Top of Stored data

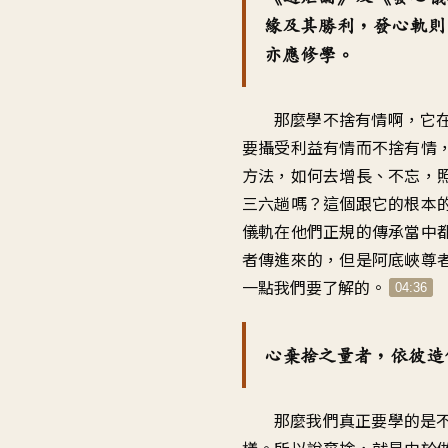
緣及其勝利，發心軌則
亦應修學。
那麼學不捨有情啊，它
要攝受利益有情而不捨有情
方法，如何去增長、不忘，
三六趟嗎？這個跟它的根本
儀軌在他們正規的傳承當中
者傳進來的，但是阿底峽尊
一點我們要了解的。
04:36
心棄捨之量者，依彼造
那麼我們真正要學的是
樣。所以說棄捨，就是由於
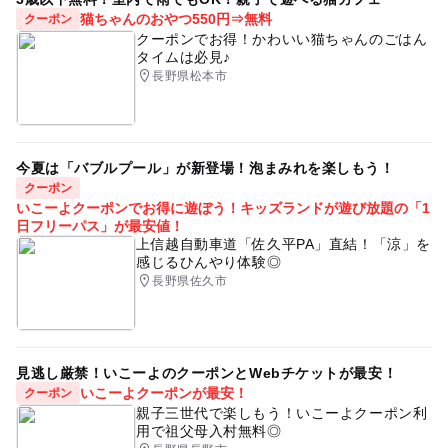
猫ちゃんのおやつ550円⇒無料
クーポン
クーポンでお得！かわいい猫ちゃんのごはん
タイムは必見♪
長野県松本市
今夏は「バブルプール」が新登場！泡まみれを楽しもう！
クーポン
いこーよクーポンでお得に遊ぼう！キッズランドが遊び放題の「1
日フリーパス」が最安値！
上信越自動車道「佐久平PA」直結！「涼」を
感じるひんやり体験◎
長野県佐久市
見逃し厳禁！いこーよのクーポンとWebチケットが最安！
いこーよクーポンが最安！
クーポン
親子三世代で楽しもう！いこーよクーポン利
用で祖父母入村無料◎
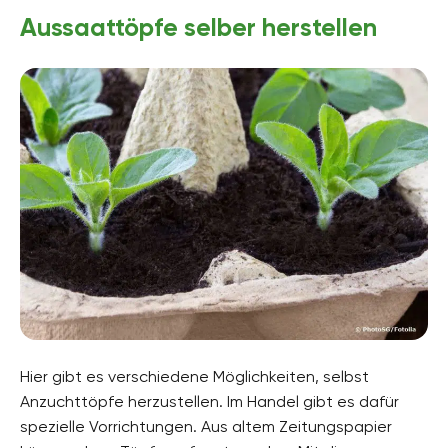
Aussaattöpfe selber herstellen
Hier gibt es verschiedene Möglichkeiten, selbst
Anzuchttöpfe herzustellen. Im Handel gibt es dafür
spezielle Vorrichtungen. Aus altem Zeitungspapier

Bottom of Stored data

§ **Task details**
I need the entries printed exactly, with each picture left out.

§ **Answer area**
緣及其勝利，發心軌則
亦應修學。
那麼學不捨有情啊，它
要攝受利益有情而不捨有情
方法，如何去增長、不忘，
三六趟嗎？這個跟它的根本
儀軌在他們正規的傳承當中
者傳進來的，但是阿底峽尊
一點我們要了解的。
04:36
心棄捨之量者，依彼造
那麼我們真正要學的是
樣。所以說棄捨，就是由於
猫ちゃんのおやつ550円⇒無料
クーポン
クーポンでお得！かわいい猫ちゃんのごはん
タイムは必見♪
長野県松本市
今夏は「バブルプール」が新登場！泡まみれを楽しもう！
クーポン
いこーよクーポンでお得に遊ぼう！キッズランドが遊び放題の「1
日フリーパス」が最安値！
上信越自動車道「佐久平PA」直結！「涼」を
感じるひんやり体験◎
長野県佐久市
見逃し厳禁！いこーよのクーポンとWebチケットが最安！
いこーよクーポンが最安！
クーポン
親子三世代で楽しもう！いこーよクーポン利
用で祖父母入村無料◎
Aussaattöpfe selber herstellen
Hier gibt es verschiedene Möglichkeiten, selbst
Anzuchttöpfe herzustellen. Im Handel gibt es dafür
spezielle Vorrichtungen. Aus altem Zeitungspapier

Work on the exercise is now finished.